Chilean poet (1893–1948)

Vicente García-Huidobro Fernández (/es-419/; January 10, 1893 - January 2, 1948), known by the pseudonym Vicente Huidobro, was a Chilean poet, writer, editor and literary critic. A proponent of the avant-garde, Huidobro was the founder of Creationism (creacionismo) and is considered one of the four greats of Chilean poetry.

==Early life and education==
Huidobro was born on 10 January 1893 in Santiago to Vicente García Huidobro and María Luisa Fernández, a feminist writer, editor, and poet. Through his parents Huidobro belonged to the Chilean aristocracy and was of Spanish descent.

He spent his first years in Europe, and was educated by French and English governesses. Once his family was back in Chile, Vicente was enrolled at the Colegio San Ignacio, a Jesuit secondary school in Santiago, where he was expelled for wearing a ring that he claimed was a wedding ring.
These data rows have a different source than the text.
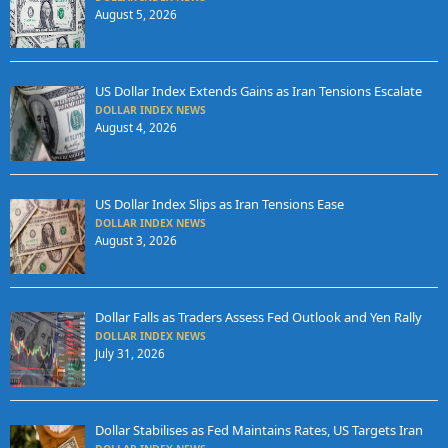
August 5, 2026
US Dollar Index Extends Gains as Iran Tensions Escalate
DOLLAR INDEX NEWS
August 4, 2026
US Dollar Index Slips as Iran Tensions Ease
DOLLAR INDEX NEWS
August 3, 2026
Dollar Falls as Traders Assess Fed Outlook and Yen Rally
DOLLAR INDEX NEWS
July 31, 2026
Dollar Stabilises as Fed Maintains Rates, US Targets Iran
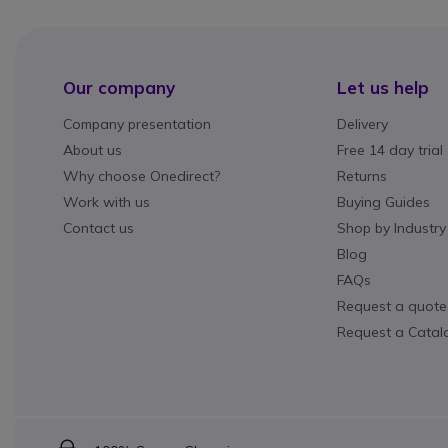
Our company
Let us help
Company presentation
Delivery
About us
Free 14 day trial
Why choose Onedirect?
Returns
Work with us
Buying Guides
Contact us
Shop by Industry
Blog
FAQs
Request a quote
Request a Catal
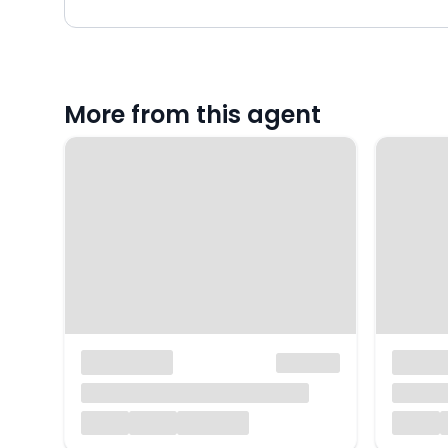
More from this agent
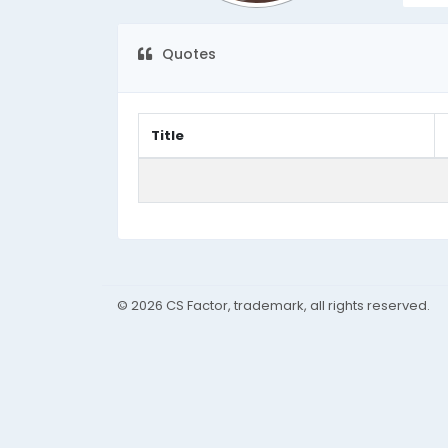
Quotes
Title
© 2026 CS Factor, trademark, all rights reserved.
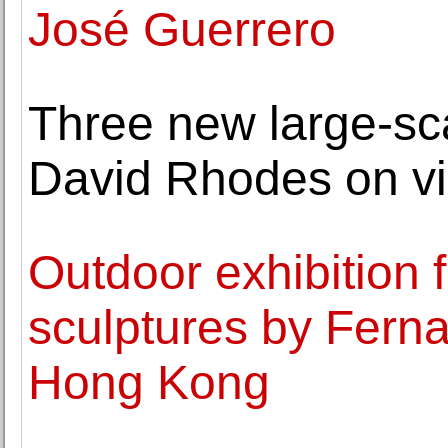
José Guerrero
Three new large-sca
David Rhodes on vi
Outdoor exhibition
sculptures by Fern
Hong Kong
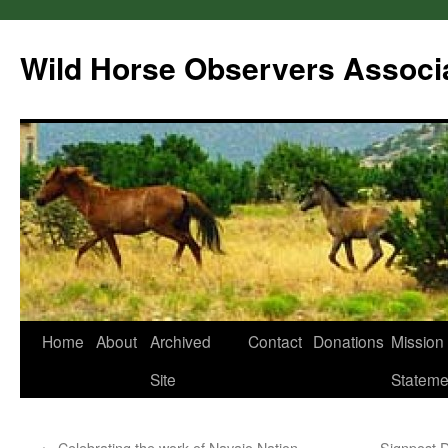
Wild Horse Observers Associ
Skip
Home
About
Archived
Contact
Donations
Mission
to
Site
Stateme
content
←
Celebrating the work of Navajo Nation
Signpost 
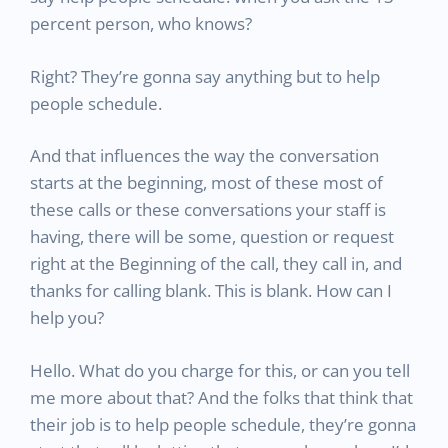
percent person, who knows?
Right? They’re gonna say anything but to help
people schedule.
And that influences the way the conversation
starts at the beginning, most of these most of
these calls or these conversations your staff is
having, there will be some, question or request
right at the Beginning of the call, they call in, and
thanks for calling blank. This is blank. How can I
help you?
Hello. What do you charge for this, or can you tell
me more about that? And the folks that think that
their job is to help people schedule, they’re gonna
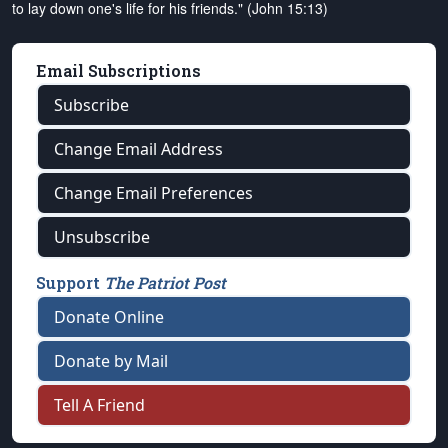
to lay down one's life for his friends." (John 15:13)
Email Subscriptions
Subscribe
Change Email Address
Change Email Preferences
Unsubscribe
Support
The Patriot Post
Donate Online
Donate by Mail
Tell A Friend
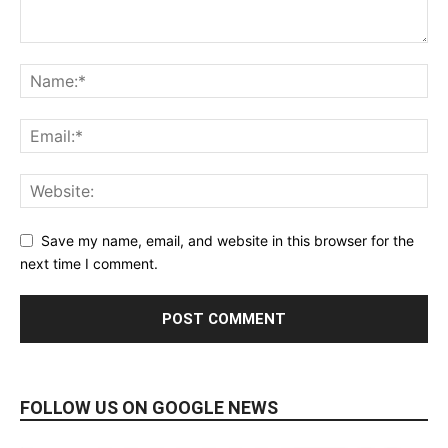
Save my name, email, and website in this browser for the
next time I comment.
FOLLOW US ON GOOGLE NEWS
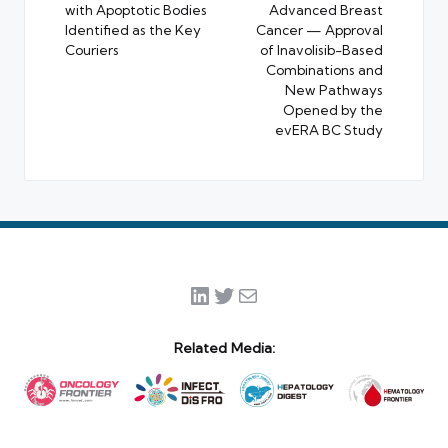
with Apoptotic Bodies
Advanced Breast
Identified as the Key
Cancer — Approval
Couriers
of Inavolisib-Based
Combinations and
New Pathways
Opened by the
evERA BC Study
LinkedIn
Twitter
Mail
Related Media:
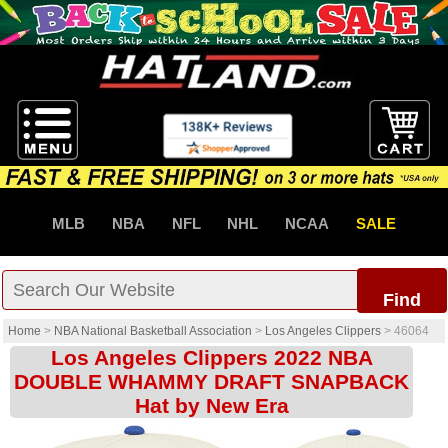
MLB
NBA
NFL
NHL
NCAA
SALE
Find
Home
>
NBA National Basketball Association
>
Los Angeles Clippers
>
46064
Los Angeles Clippers 2022 NBA
DOUBLE WHAMMY DRAFT SNAPBACK
Hat by New Era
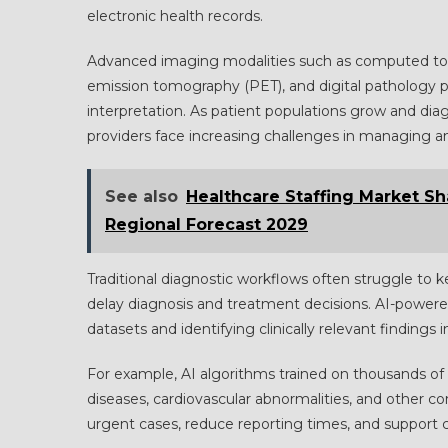
electronic health records.
Advanced imaging modalities such as computed to
emission tomography (PET), and digital pathology p
interpretation. As patient populations grow and di
providers face increasing challenges in managing and
See also
Healthcare Staffing Market S
Regional Forecast 2029
Traditional diagnostic workflows often struggle to 
delay diagnosis and treatment decisions. AI-powered
datasets and identifying clinically relevant findings i
For example, AI algorithms trained on thousands of 
diseases, cardiovascular abnormalities, and other co
urgent cases, reduce reporting times, and support c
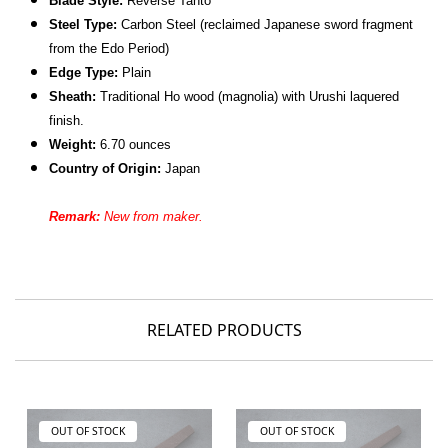
Blade Style:
Reverse Tanto
Steel Type:
Carbon Steel (reclaimed Japanese sword fragment
from the Edo Period)
Edge Type:
Plain
Sheath:
Traditional Ho wood (magnolia) with Urushi laquered
finish.
Weight:
6.70 ounces
Country of Origin:
Japan
Remark:
New from maker.
RELATED PRODUCTS
OUT OF STOCK
OUT OF STOCK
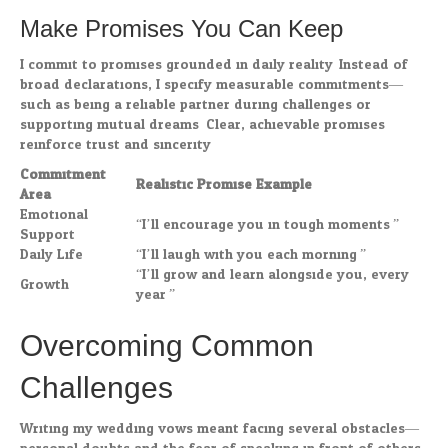
Make Promises You Can Keep
I commit to promises grounded in daily reality. Instead of
broad declarations, I specify measurable commitments—
such as being a reliable partner during challenges or
supporting mutual dreams. Clear, achievable promises
reinforce trust and sincerity.
Commitment
Realistic Promise Example
Area
Emotional
“I’ll encourage you in tough moments.”
Support
Daily Life
“I’ll laugh with you each morning.”
“I’ll grow and learn alongside you, every
Growth
year.”
Overcoming Common
Challenges
Writing my wedding vows meant facing several obstacles—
In 1910 he studied literature at the Instituto Pedagogico of the University of Chile, but a good part of his knowledge of literature and poetry came from his mother, poet María Luisa Fernández Bascuñán. She used to host "tertulias" or salons in the family home, where sometimes up to 60 people came to talk and to listen to her talk about literature, with guests including members of the family and servants. Later, in 1912, she would help him financially and emotionally to publish his first magazine "Musa Joven" (Young Muse).

== Career ==
In 1911 he published Ecos del alma (Echoes of the Soul), a work with modernist tones. In 1913 he published Canciones en la noche (Songs in the Night). The book included some poems previously published in "Musa Joven" as well as his first calligram, "Triángulo armónico" ("Harmonic Triangle").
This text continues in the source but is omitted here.